Tosaka et al published an important article containing interesting information on the subject in the current issue of JACC.1 The article is followed by an insightful editorial written by Laird and Yeo.2 Not surprisingly, it would seem that the type and extent of an ISR lesion predict the risk of recurrent restenosis after treatment—anywhere from 50% to 85% at 2 years! A good number of patients wind up necessitating bypass surgery and in all cases, the treatment of ISR involved prolonged-inflation PTA.
Not sure what most interventionists do today when faced with a significant ISR lesion after SFA stenting, but I continue to treat most with PTA and—frequently—re-stenting.

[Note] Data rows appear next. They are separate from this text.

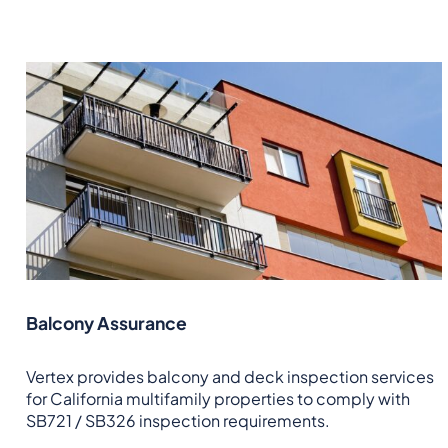
Balcony Assurance
Vertex provides balcony and deck inspection services
for California multifamily properties to comply with
SB721 / SB326 inspection requirements.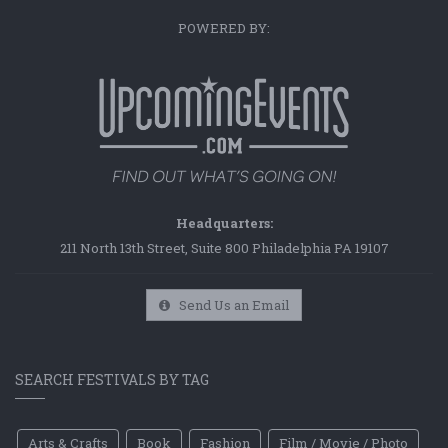
POWERED BY:
Headquarters:
211 North 13th Street, Suite 800 Philadelphia PA 19107
Send Us an Email
SEARCH FESTIVALS BY TAG
Arts & Crafts
Book
Fashion
Film / Movie / Photo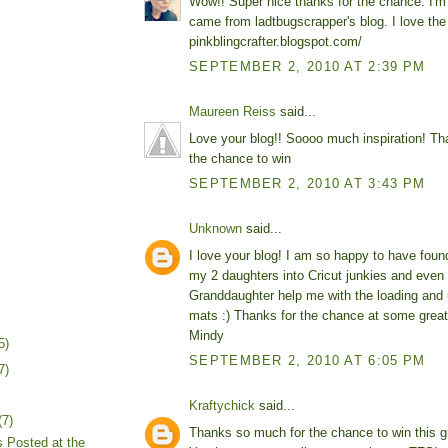
Wow!! Super nice thanks for the chance. I'm 
came from ladtbugscrapper's blog. I love the
pinkblingcrafter.blogspot.com/
SEPTEMBER 2, 2010 AT 2:39 PM
Maureen Reiss
said...
Love your blog!! Soooo much inspiration! Th
the chance to win
SEPTEMBER 2, 2010 AT 3:43 PM
Unknown
said...
I love your blog! I am so happy to have found
my 2 daughters into Cricut junkies and even
Granddaughter help me with the loading and 
mats :) Thanks for the chance at some great
Mindy
5)
SEPTEMBER 2, 2010 AT 6:05 PM
7)
Kraftychick
said...
(7)
Thanks so much for the chance to win this g
 Posted at the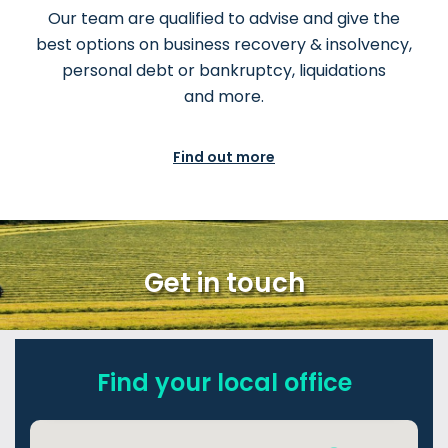
Our team are qualified to advise and give the
best options on business recovery & insolvency,
personal debt or bankruptcy, liquidations
and more.
Find out more
Get in touch
Find your local office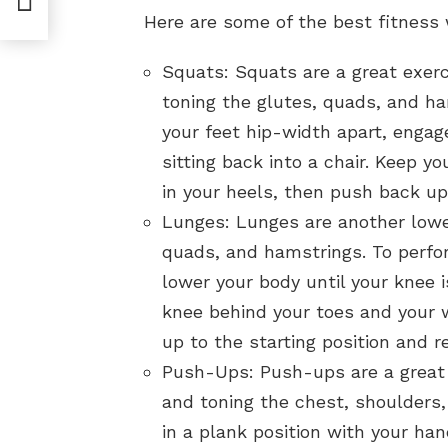
ths
Here are some of the best fitness
Squats: Squats are a great exerc
toning the glutes, quads, and ha
your feet hip-width apart, engag
sitting back into a chair. Keep 
in your heels, then push back up 
Lunges: Lunges are another lower
quads, and hamstrings. To perfo
lower your body until your knee 
knee behind your toes and your w
up to the starting position and r
Push-Ups: Push-ups are a great 
and toning the chest, shoulders,
in a plank position with your ha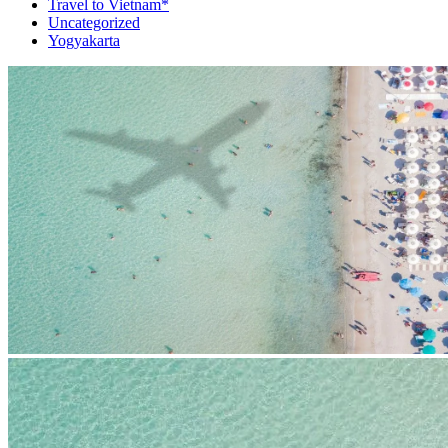
Travel to Vietnam*
Uncategorized
Yogyakarta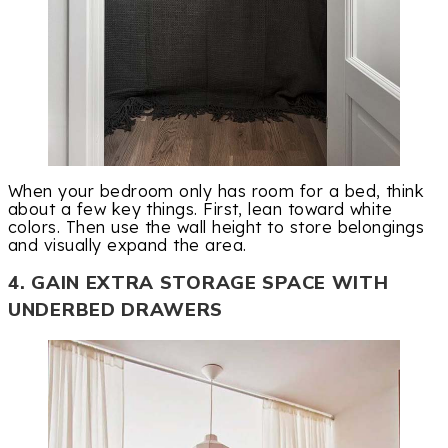
When your bedroom only has room for a bed, think
about a few key things. First, lean toward white
colors. Then use the wall height to store belongings
and visually expand the area.
4. GAIN EXTRA STORAGE SPACE WITH
UNDERBED DRAWERS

I tried a number of other therapies over time… and continue to come back to “traditional” PTA/stenting because it is easy to do and predictable in terms of technical results without the complexities of other available devices. Moreover, we have no good evidence in support of anything else for such lesions.
What do you do in your practice?
References
- Tosaka A, Soga Y, Lida O, et al. Classification and Clinical Impact of Restenosis After Femoropopliteal Stenting. JACC. 2012 Jan;59(1):16-23.
- Laird JR, Yeo KK. The Treatment of Femoropopliteal In-Stent Restenosis: Back to the Future. JACC. 2012 Jan;59(1):24-25.










Bypass with saphenous vein. ..Radical treatment,and a very good patency 5years later.